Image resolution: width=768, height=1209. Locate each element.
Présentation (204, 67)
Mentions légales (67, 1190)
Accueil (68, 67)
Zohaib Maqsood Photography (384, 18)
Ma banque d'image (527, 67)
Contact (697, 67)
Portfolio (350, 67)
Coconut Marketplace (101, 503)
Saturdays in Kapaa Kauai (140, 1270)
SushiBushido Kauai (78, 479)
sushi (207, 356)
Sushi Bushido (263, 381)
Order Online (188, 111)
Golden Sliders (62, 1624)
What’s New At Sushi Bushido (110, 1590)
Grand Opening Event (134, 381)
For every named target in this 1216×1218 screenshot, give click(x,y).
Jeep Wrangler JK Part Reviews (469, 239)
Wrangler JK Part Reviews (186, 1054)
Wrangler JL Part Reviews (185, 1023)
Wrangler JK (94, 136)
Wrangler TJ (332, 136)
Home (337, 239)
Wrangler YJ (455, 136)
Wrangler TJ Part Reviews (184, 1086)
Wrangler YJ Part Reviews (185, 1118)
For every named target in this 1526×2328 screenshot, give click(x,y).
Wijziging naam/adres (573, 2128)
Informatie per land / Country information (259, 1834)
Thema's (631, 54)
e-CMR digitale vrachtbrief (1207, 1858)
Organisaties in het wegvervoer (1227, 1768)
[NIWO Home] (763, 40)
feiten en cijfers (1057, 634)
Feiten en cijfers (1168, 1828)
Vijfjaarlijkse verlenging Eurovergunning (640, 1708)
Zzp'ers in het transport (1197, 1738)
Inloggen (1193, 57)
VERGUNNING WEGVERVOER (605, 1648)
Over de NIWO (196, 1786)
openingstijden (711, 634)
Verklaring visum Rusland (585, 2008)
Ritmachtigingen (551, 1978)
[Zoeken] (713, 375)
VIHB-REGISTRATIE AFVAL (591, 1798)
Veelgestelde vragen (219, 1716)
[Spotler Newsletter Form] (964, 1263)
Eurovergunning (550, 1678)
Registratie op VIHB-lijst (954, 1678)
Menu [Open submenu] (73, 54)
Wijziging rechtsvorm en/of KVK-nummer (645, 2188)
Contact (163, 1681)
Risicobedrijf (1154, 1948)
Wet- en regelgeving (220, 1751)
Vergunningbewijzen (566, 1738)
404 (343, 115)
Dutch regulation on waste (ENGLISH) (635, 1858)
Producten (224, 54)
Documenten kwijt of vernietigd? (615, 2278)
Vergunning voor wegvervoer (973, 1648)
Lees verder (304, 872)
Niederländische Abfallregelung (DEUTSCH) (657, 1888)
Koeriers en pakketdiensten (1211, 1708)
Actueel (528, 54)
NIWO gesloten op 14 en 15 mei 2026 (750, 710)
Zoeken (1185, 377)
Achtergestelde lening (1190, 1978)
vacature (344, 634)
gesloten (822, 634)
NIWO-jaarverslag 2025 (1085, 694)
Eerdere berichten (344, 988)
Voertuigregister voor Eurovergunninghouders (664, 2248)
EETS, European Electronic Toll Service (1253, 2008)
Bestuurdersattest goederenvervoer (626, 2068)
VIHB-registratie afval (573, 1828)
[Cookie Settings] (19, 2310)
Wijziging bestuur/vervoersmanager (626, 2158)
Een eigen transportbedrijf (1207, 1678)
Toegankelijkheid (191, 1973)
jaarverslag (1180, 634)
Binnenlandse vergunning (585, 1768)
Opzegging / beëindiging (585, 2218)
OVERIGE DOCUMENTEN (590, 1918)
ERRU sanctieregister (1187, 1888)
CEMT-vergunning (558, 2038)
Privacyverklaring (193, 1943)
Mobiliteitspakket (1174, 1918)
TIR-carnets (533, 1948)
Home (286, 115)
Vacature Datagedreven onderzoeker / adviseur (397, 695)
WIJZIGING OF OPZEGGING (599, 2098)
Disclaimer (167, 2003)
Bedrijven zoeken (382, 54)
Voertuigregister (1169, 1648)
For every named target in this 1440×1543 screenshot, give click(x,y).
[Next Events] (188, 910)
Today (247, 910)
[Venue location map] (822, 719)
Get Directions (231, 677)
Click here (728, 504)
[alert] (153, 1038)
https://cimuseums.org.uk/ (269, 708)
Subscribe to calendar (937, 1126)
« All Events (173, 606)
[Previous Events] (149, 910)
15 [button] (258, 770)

- - - -

[Work task] The complete material above is to be retyped word for word.

[Answer box]
Image resolution: width=768, height=1209. Locate each element.
Présentation (204, 67)
Mentions légales (67, 1190)
Accueil (68, 67)
Zohaib Maqsood Photography (384, 18)
Ma banque d'image (527, 67)
Contact (697, 67)
Portfolio (350, 67)
Coconut Marketplace (101, 503)
Saturdays in Kapaa Kauai (140, 1270)
SushiBushido Kauai (78, 479)
sushi (207, 356)
Sushi Bushido (263, 381)
Order Online (188, 111)
Golden Sliders (62, 1624)
What’s New At Sushi Bushido (110, 1590)
Grand Opening Event (134, 381)
For every named target in this 1216×1218 screenshot, give click(x,y).
Jeep Wrangler JK Part Reviews (469, 239)
Wrangler JK Part Reviews (186, 1054)
Wrangler JL Part Reviews (185, 1023)
Wrangler JK (94, 136)
Wrangler TJ (332, 136)
Home (337, 239)
Wrangler YJ (455, 136)
Wrangler TJ Part Reviews (184, 1086)
Wrangler YJ Part Reviews (185, 1118)
For every named target in this 1526×2328 screenshot, give click(x,y).
Wijziging naam/adres (573, 2128)
Informatie per land / Country information (259, 1834)
Thema's (631, 54)
e-CMR digitale vrachtbrief (1207, 1858)
Organisaties in het wegvervoer (1227, 1768)
[NIWO Home] (763, 40)
feiten en cijfers (1057, 634)
Feiten en cijfers (1168, 1828)
Vijfjaarlijkse verlenging Eurovergunning (640, 1708)
Zzp'ers in het transport (1197, 1738)
Inloggen (1193, 57)
VERGUNNING WEGVERVOER (605, 1648)
Over de NIWO (196, 1786)
openingstijden (711, 634)
Verklaring visum Rusland (585, 2008)
Ritmachtigingen (551, 1978)
[Zoeken] (713, 375)
VIHB-REGISTRATIE AFVAL (591, 1798)
Veelgestelde vragen (219, 1716)
[Spotler Newsletter Form] (964, 1263)
Eurovergunning (550, 1678)
Registratie op VIHB-lijst (954, 1678)
Menu [Open submenu] (73, 54)
Wijziging rechtsvorm en/of KVK-nummer (645, 2188)
Contact (163, 1681)
Risicobedrijf (1154, 1948)
Wet- en regelgeving (220, 1751)
Vergunningbewijzen (566, 1738)
404 (343, 115)
Dutch regulation on waste (ENGLISH) (635, 1858)
Producten (224, 54)
Documenten kwijt of vernietigd? (615, 2278)
Vergunning voor wegvervoer (973, 1648)
Lees verder (304, 872)
Niederländische Abfallregelung (DEUTSCH) (657, 1888)
Koeriers en pakketdiensten (1211, 1708)
Actueel (528, 54)
NIWO gesloten op 14 en 15 mei 2026 (750, 710)
Zoeken (1185, 377)
Achtergestelde lening (1190, 1978)
vacature (344, 634)
gesloten (822, 634)
NIWO-jaarverslag 2025 (1085, 694)
Eerdere berichten (344, 988)
Voertuigregister voor Eurovergunninghouders (664, 2248)
EETS, European Electronic Toll Service (1253, 2008)
Bestuurdersattest goederenvervoer (626, 2068)
VIHB-registratie afval (573, 1828)
[Cookie Settings] (19, 2310)
Wijziging bestuur/vervoersmanager (626, 2158)
Een eigen transportbedrijf (1207, 1678)
Toegankelijkheid (191, 1973)
jaarverslag (1180, 634)
Binnenlandse vergunning (585, 1768)
Opzegging / beëindiging (585, 2218)
OVERIGE DOCUMENTEN (590, 1918)
ERRU sanctieregister (1187, 1888)
CEMT-vergunning (558, 2038)
Privacyverklaring (193, 1943)
Mobiliteitspakket (1174, 1918)
TIR-carnets (533, 1948)
Home (286, 115)
Vacature Datagedreven onderzoeker / adviseur (397, 695)
WIJZIGING OF OPZEGGING (599, 2098)
Disclaimer (167, 2003)
Bedrijven zoeken (382, 54)
Voertuigregister (1169, 1648)
For every named target in this 1440×1543 screenshot, give click(x,y).
[Next Events] (188, 910)
Today (247, 910)
[Venue location map] (822, 719)
Get Directions (231, 677)
Click here (728, 504)
[alert] (153, 1038)
https://cimuseums.org.uk/ (269, 708)
Subscribe to calendar (937, 1126)
« All Events (173, 606)
[Previous Events] (149, 910)
15 [button] (258, 770)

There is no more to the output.